By PRO Training & Development Manager Paul Rejer
At our recent assistant referee camp we discussed an AR’s responsibility at throw-in restarts and agreed that, in general, ARs did not seem to be checking for foul throws.
The question was raised: what is the priority – is it checking for foul throws or focusing on second last defender/fouls?
Following discussions in groups it was unanimously decided that ARs should be checking for foul throws due to the following main reasons:
– It only takes one occasion for a foul throw to be missed and a goal to result for it to be a worthwhile practice
– A player cannot be offside directly from a throw-in
– It only takes a split second to gaze down before you return to concentrating infield
The Throw-In Law is specific:
At the moment of delivering the ball, the thrower:
– Faces the field of play
– Has part of each foot either on the touch line or on the ground outside the touch line
– Holds the ball with both hands
– Delivers the ball from behind and over his head
– Delivers the ball from the point where it left the field of play
It makes sense for the referee to monitor the thrower’s arms, and the AR the feet.
In Friday night’s game between Houston Dynamo and Chicago Fire, AR Frank Anderson signaled for two foul throws, at 45:50 in the first half (clip 1) and 45:15 in the second half (clip 2), which is very rare, but personally I was delighted to see it.

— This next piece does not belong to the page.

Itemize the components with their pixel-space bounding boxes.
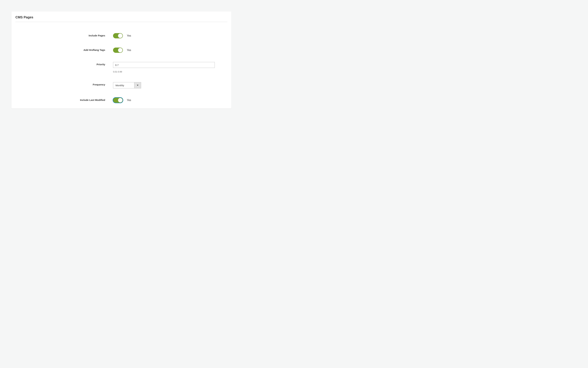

Clip 1 – first-hallf foul throw:
Clip 2 – second-half foul throw:
In both instances you can see the thrower lifts his leg as he takes the throw, and so does not have part of each foot either on the touch line or on the ground outside the touch line.
Anderson clearly gestured the nature of the offense to ‘sell’ his decisions and, while both players seemed surprised, they did not protest.
If Anderson had not carried out his basic duties by ensuring that the law was adhered to and if either of these foul throws had been allowed to take place and resulted in a goal, there would have been justifiable complaints.